Wednesday, September 30th, 2009

Boys Like Girls ft. Taylor Swift – Two Is Better Than One

But most of all, you’ve let us down…


Ian Mathers: Aww, thanks guys! I totally did want proof that I don’t automatically love everything with Taylor Swift in it. And all it took was one schlocky, hookless power ballad!

Hillary Brown: A weakly produced piece of treacle topped with Cool Whip. Ecch.

Martin Skidmore: The male nasal whine makes an uncomfortable blend with Taylor’s sweet tones, and the playing is fairly clumsy — neither can do a power ballad, really. The song’s okay, but it might work better with Jim Steinman, Meat Loaf and Bonnie Tyler. Back to energetic rock-pop and country pop respectively, please.

Michaelangelo Matos: At least late Aerosmith ballads have an incurable ham at their center. And I do find the swooping chorus mighty effective the first time around. That’s probably because the opening verse is so bloody awful, though; anything comes as a relief after it.

Matt Cibula: Not bad for shiny shiny mopey pseudo-country, especially when the string section starts, but knocked down for the ennui and crap lyrics, and because I hate this group’s name.
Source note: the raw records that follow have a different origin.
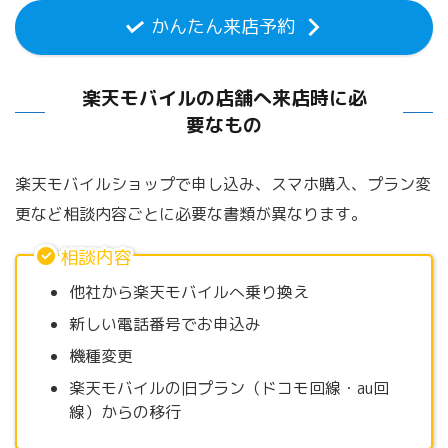
かんたん来店予約
楽天モバイルの店舗へ来店時に必
要なもの
楽天モバイルショップで申し込み、スマホ購入、プラン変
更など相談内容ごとに必要な書類が異なります。
相談内容
他社から楽天モバイルへ乗り換え
新しい電話番号でお申込み
機種変更
楽天モバイルの旧プラン（ドコモ回線・au回
線）からの移行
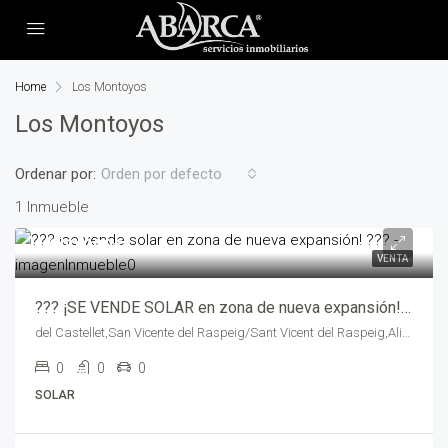
Home
Los Montoyos
Los Montoyos
Ordenar por:
Orden por defecto
1 Inmueble
1,000,000€
VENTA
??? ¡SE VENDE SOLAR en zona de nueva expansión! ??? – 2277-1912
del Castellet,San Vicente del Raspeig/Sant Vicent del Raspeig,Alicante,Spain
0
0
0
SOLAR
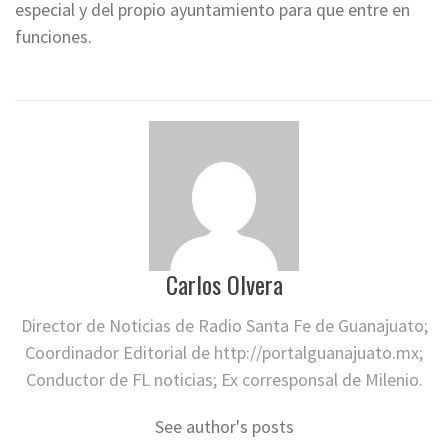
especial y del propio ayuntamiento para que entre en
funciones.
Carlos Olvera
Director de Noticias de Radio Santa Fe de Guanajuato;
Coordinador Editorial de http://portalguanajuato.mx;
Conductor de FL noticias; Ex corresponsal de Milenio.
See author's posts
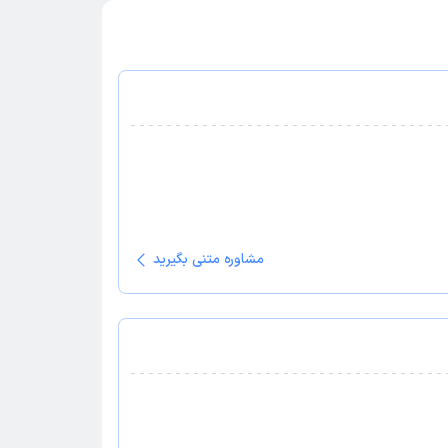
مشاوره متنی بگیرید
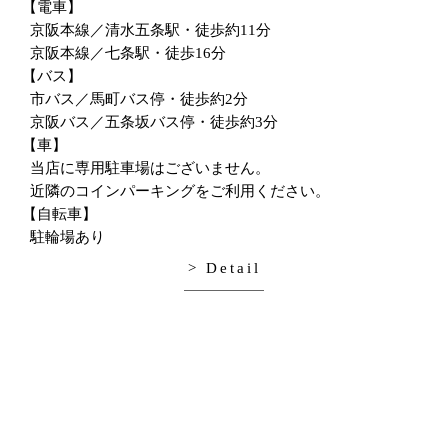
【電車】
京阪本線／清水五条駅・徒歩約11分
京阪本線／七条駅・徒歩16分
【バス】
市バス／馬町バス停・徒歩約2分
京阪バス／五条坂バス停・徒歩約3分
【車】
当店に専用駐車場はございません。
近隣のコインパーキングをご利用ください。
【自転車】
駐輪場あり
> Detail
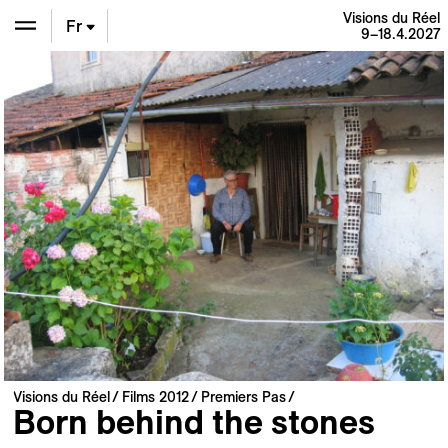
Visions du Réel
Fr
9–18.4.2027
En
De
Visions du Réel
Films 2012
Premiers Pas
Born behind the stones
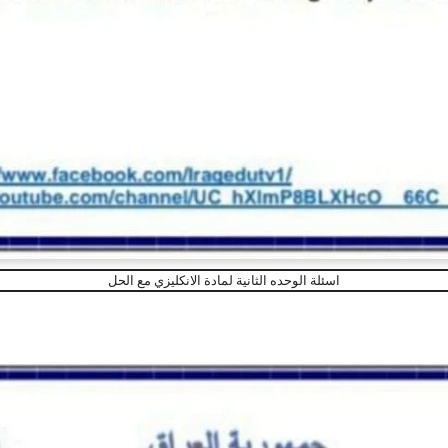
اسئلة الوحده الثانية لمادة الانكليزي مع الحل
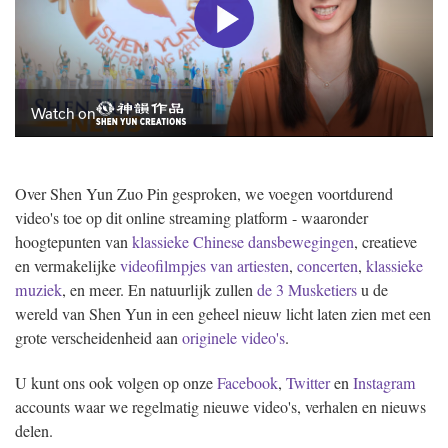
Over Shen Yun Zuo Pin gesproken, we voegen voortdurend
video's toe op dit online streaming platform - waaronder
hoogtepunten van
klassieke Chinese dansbewegingen
, creatieve
en vermakelijke
videofilmpjes van artiesten
,
concerten
,
klassieke
muziek
, en meer. En natuurlijk zullen
de 3 Musketiers
u de
wereld van Shen Yun in een geheel nieuw licht laten zien met een
grote verscheidenheid aan
originele video's
.
U kunt ons ook volgen op onze
Facebook
,
Twitter
en
Instagram
accounts waar we regelmatig nieuwe video's, verhalen en nieuws
delen.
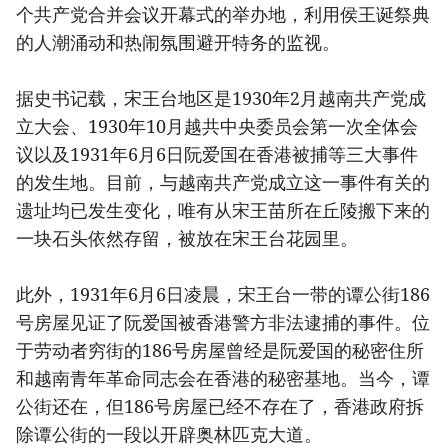
个共产党合并会议开幕式的举办地，利用侯王诞祭典
的人潮涌动和热闹氛围避开特务的监视。
据史书记载，宋王台地区是1930年2月越南共产党成
立大会、1930年10月越共中央委员会第一次全体会
议以及1931年6月6日阮爱国在香港被捕等三大事件
的发生地。目前，与越南共产党成立这一事件有关的
遗址均已发生变化，唯有从宋王苗所在丘陵搬下来的
一块石头依然存留，被放在宋王台花园里。
此外，1931年6月6日凌晨，宋王台一带的谭公街186
号房屋见证了阮爱国被香港警方非法逮捕的事件。位
于劳动者穷街的186号房屋曾经是阮爱国的秘密住所
和越南青年革命同志会在香港的秘密基地。当今，谭
公街还在，但186号房屋已经不存在了，香港政府拆
除谭公街的一段以开辟奥林匹克大道。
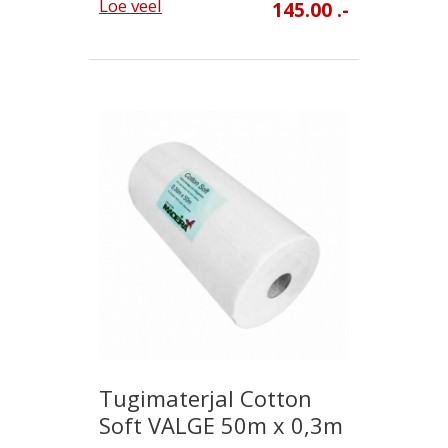
Loe veel
145.00 .-
Tugimaterjal Cotton
Soft VALGE 50m x 0,3m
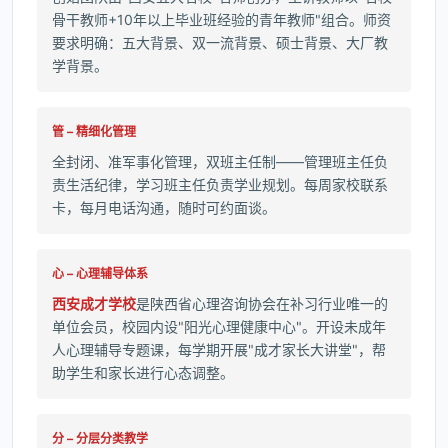
骨干教师+10年以上毕业班经验的青年教师"组合。师资
要求明确：五大背景、双一流背景、硕士背景、大厂教
学背景。
管 – 精细化管理
全封闭、准军事化管理，双班主任制——管理班主任负
责生活纪律，学习班主任负责学业规划。每周家校联系
卡，每月电话沟通，随时可约面谈。
心 – 心理辅导体系
西安成才学校
是陕西省心理咨询协会在补习行业唯一的
单位会员，校园内设"阳光心理健康中心"。开设未成年
人心理辅导专题课，每学期开展"成才家长大讲堂"，帮
助学生和家长进行心态调整。
分 – 分层分类教学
Just hate it.

Alex Ostroff: “Love Drunk” was a fun slice of pop-punk, and these guys are smart to try and capitalize on its success by releasing a gloopy ballad. Hell, bonus points for snagging Taylor Swift. But good demographic targeting isn’t always the same as good music, and there’s too little bite and too much melodrama for them to pull this off convincingly. Lifehouse and The Calling did this stuff regularly and (more importantly) well at the beginning of the Aughties, but while Boys Like Girls strike the right mood, “Two is Better than One” is lyrically vague and limp. Maybe they should have let Ms. Swift pen it.
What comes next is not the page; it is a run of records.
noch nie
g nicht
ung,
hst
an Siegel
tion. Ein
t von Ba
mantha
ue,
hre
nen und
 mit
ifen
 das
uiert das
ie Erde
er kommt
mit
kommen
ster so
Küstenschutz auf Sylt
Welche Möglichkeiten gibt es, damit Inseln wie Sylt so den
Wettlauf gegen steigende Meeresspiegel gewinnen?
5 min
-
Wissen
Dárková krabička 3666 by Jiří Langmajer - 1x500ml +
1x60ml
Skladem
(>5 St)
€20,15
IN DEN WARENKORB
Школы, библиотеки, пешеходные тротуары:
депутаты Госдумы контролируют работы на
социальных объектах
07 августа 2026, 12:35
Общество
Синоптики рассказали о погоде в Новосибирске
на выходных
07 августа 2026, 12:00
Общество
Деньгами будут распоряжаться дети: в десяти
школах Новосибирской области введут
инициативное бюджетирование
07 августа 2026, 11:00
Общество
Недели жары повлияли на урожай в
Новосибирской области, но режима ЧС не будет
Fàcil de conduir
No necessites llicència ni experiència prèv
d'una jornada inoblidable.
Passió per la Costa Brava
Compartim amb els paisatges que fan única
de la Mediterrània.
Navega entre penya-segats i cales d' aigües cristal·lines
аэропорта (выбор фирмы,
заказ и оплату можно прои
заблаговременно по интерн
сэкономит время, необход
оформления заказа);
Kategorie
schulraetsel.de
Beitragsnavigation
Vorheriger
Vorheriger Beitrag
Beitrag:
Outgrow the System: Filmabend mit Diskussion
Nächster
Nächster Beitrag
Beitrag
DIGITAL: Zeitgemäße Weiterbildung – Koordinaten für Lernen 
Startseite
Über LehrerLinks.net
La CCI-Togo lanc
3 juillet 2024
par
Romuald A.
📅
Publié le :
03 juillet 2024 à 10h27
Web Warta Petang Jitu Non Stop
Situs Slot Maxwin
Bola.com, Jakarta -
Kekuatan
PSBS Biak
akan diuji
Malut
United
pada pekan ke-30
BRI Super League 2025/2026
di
Anthony Easton: Overproduced, goopy, lacking the moral ambiguity that undercuts the teenage romanticism in the best of Swift’s work, treading the same ground badly. Sadness.

Chuck Eddy: Can’t say for sure this is their best hit ever, but I’m confident in saying it’s her worst. Then again, Metal Mike Saunders thinks “Love Drunk” sounds like the Backstreet Boys (“is that Nick or Brian on the lead vocs?”), so maybe this festering ball of makeout mush is a letdown from Boys Like Girls, too. As for the title, these kids all need some remedial arithmetic tutoring from Brad Paisley (see “Math” on his new album); a girl plus a group equals more than two, right?

Iain Mew: Taylor’s voice serves only as a stark contrast to the strained falsetto and bizarre enunciation of the rest of the song, which is totally lacking in much needed turbo guitar power.

Anthony Miccio: This is such a perfect gloss of the high-pitched harmonies from Once — beefed but not overpowered by the studio bombast — that I hope it inspires MTV to produce a remake (or rip-off) for the songbirds to star in. Inane and cloying? Sure, but you can’t spell grade-A bullshit without “grade-A.”

Additional Scores

Spencer Ackerman: [3]
Alfred Soto: [4]

2 Responses to “Boys Like Girls ft. Taylor Swift – Two Is Better Than One”

  1. Compositionally, this sounds like something Richard Marx threw up into Diane Warren’s LV handbag. And the oh-so-sensitive, hitchy singing from Whathisname doesn’t improve it.